Deadpool, Thor, Loki, and Black Widow are just some of the colourful names given to five new species of Australian flies by the nation’s premier science agency.
The names, all based on Marvel comic characters, were assigned by the CSIRO in the past year and are included in a list of 165 new Australian species of insects and plants.
CSIRO Entomologist Dr Bryan Lessard, also known as ‘Bry the Fly Guy’, said only a quarter of Australian insects are known to science and the more named, the better.
But that doesn’t mean the names, and their scientific nomenclature, have to be boring.
The recently discovered Deadpool fly was so named because of the markings on its back, which resemble those on the mask of the wise-cracking comic and film mercenary and antihero.
“Deadpool fly is an assassin,” Dr Lessard said.
“We chose the name Humorolethalis sergius. It sounds like lethal humour and is derived from the Latin words humorosus, meaning wet or moist, and lethalis meaning dead.”
The other new fly species are:
* Thor’s fly, or Daptolestes bronteflavus meaning blond thunder.
* Loki’s fly, or Daptolestes illusiolautus meaning elegant deception.
* Black Widow’s fly, or Daptolestes feminategus meaning woman wearing leather.
CSIRO bee and wasp expert Dr Juanita Rodriguez said naming new species was fun but there was also a serious side.
“We discovered a new species of spider wasp that is only found in an area badly impacted by bushfires this summer, so now we can carefully monitor its recovery,” Dr Rodriguez said.
“Spider wasps have venom that could be useful for treating Alzheimer’s disease and epilepsy, but most Australian spider wasp species are unknown to science.”

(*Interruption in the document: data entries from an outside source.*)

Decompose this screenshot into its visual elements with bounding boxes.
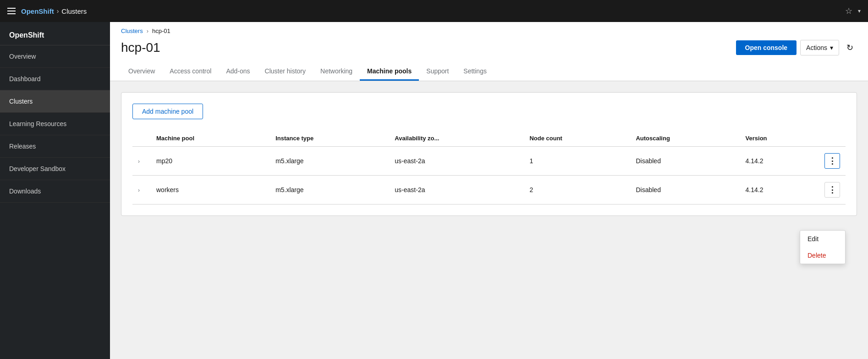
table-row: › workers m5.xlarge us-east-2a 2 Disable… (132, 176, 846, 204)
version-mp20: 4.14.2 (740, 147, 819, 176)
add-machine-pool-button[interactable]: Add machine pool (132, 104, 203, 119)
tab-support[interactable]: Support (419, 63, 456, 81)
row-actions-cell-mp20[interactable]: ⋮ (819, 147, 846, 176)
sidebar-item-sandbox[interactable]: Developer Sandbox (0, 158, 110, 180)
pool-name-mp20: mp20 (151, 147, 270, 176)
col-instance-type: Instance type (270, 130, 389, 147)
chevron-down-icon[interactable]: ▾ (858, 8, 861, 14)
tab-addons[interactable]: Add-ons (219, 63, 257, 81)
cluster-title: hcp-01 (121, 40, 160, 55)
tab-cluster-history[interactable]: Cluster history (258, 63, 313, 81)
tab-machine-pools[interactable]: Machine pools (360, 63, 419, 81)
row-actions-button-mp20[interactable]: ⋮ (824, 153, 840, 169)
refresh-icon: ↻ (846, 43, 853, 52)
col-machine-pool: Machine pool (151, 130, 270, 147)
col-autoscaling: Autoscaling (630, 130, 740, 147)
breadcrumb-clusters-link[interactable]: Clusters (121, 28, 143, 34)
current-page-name: Clusters (61, 7, 87, 15)
context-menu-edit[interactable]: Edit (800, 231, 845, 247)
open-console-button[interactable]: Open console (736, 40, 797, 55)
openshift-link[interactable]: OpenShift (21, 7, 54, 15)
col-node-count: Node count (524, 130, 630, 147)
version-workers: 4.14.2 (740, 176, 819, 204)
expand-cell-workers[interactable]: › (132, 176, 151, 204)
actions-button[interactable]: Actions ▾ (800, 40, 839, 55)
availability-workers: us-east-2a (389, 176, 524, 204)
col-row-actions (819, 130, 846, 147)
expand-arrow-icon[interactable]: › (138, 158, 140, 165)
sidebar-item-clusters[interactable]: Clusters (0, 90, 110, 113)
breadcrumb: Clusters › hcp-01 (121, 28, 857, 34)
top-nav: OpenShift › Clusters ☆ ▾ (0, 0, 868, 22)
row-actions-button-workers[interactable]: ⋮ (824, 182, 840, 198)
tab-networking[interactable]: Networking (313, 63, 360, 81)
brand: OpenShift › Clusters (21, 7, 87, 15)
sidebar-item-overview[interactable]: Overview (0, 45, 110, 68)
main-content: Add machine pool Machine pool Instance t… (110, 81, 868, 359)
breadcrumb-separator: › (147, 28, 148, 34)
tab-access-control[interactable]: Access control (162, 63, 219, 81)
autoscaling-mp20: Disabled (630, 147, 740, 176)
instance-type-mp20: m5.xlarge (270, 147, 389, 176)
tab-settings[interactable]: Settings (456, 63, 494, 81)
actions-label: Actions (806, 44, 827, 51)
sidebar-title: OpenShift (0, 22, 110, 45)
sidebar-item-downloads[interactable]: Downloads (0, 180, 110, 203)
col-expand (132, 130, 151, 147)
sidebar: OpenShift Overview Dashboard Clusters Le… (0, 22, 110, 359)
context-menu: Edit Delete (800, 230, 846, 264)
breadcrumb-current: hcp-01 (152, 28, 170, 34)
header-row: hcp-01 Open console Actions ▾ ↻ (121, 40, 857, 55)
sidebar-item-dashboard[interactable]: Dashboard (0, 68, 110, 90)
expand-cell-mp20[interactable]: › (132, 147, 151, 176)
machine-pools-table-container: Machine pool Instance type Availability … (132, 130, 846, 204)
nodecount-mp20: 1 (524, 147, 630, 176)
context-menu-delete[interactable]: Delete (800, 247, 845, 264)
nodecount-workers: 2 (524, 176, 630, 204)
tab-overview[interactable]: Overview (121, 63, 162, 81)
refresh-button[interactable]: ↻ (843, 41, 857, 55)
pool-name-workers: workers (151, 176, 270, 204)
machine-pools-table: Machine pool Instance type Availability … (132, 130, 846, 204)
content-card: Add machine pool Machine pool Instance t… (121, 92, 857, 216)
header-actions: Open console Actions ▾ ↻ (736, 40, 857, 55)
nav-separator: › (57, 7, 59, 15)
sidebar-item-releases[interactable]: Releases (0, 135, 110, 158)
col-availability: Availability zo... (389, 130, 524, 147)
availability-mp20: us-east-2a (389, 147, 524, 176)
table-row: › mp20 m5.xlarge us-east-2a 1 Disabled 4… (132, 147, 846, 176)
expand-arrow-icon[interactable]: › (138, 187, 140, 193)
instance-type-workers: m5.xlarge (270, 176, 389, 204)
page-header: Clusters › hcp-01 hcp-01 Open console Ac… (110, 22, 868, 81)
col-version: Version (740, 130, 819, 147)
tabs: Overview Access control Add-ons Cluster … (121, 63, 857, 81)
row-actions-cell-workers[interactable]: ⋮ (819, 176, 846, 204)
sidebar-item-learning[interactable]: Learning Resources (0, 113, 110, 135)
hamburger-menu[interactable] (7, 8, 16, 14)
actions-chevron-icon: ▾ (830, 44, 833, 51)
content-area: Clusters › hcp-01 hcp-01 Open console Ac… (110, 22, 868, 359)
autoscaling-workers: Disabled (630, 176, 740, 204)
star-icon[interactable]: ☆ (845, 6, 852, 16)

The CSIRO list also includes two new species of colourful soldier flies discovered in debris in national parks burned in the summer bushfires.
“Soldier flies have an important role in nature as nutrient recyclers,” Dr Lessard said.
“We are interested in identifying new insect species that might be useful pollinators, nutrient recyclers or the next food source to support the agricultural sector.”
The CSIRO list of new species also includes eight plants, two fish, a mite that lives on a lizard and three new species of birds.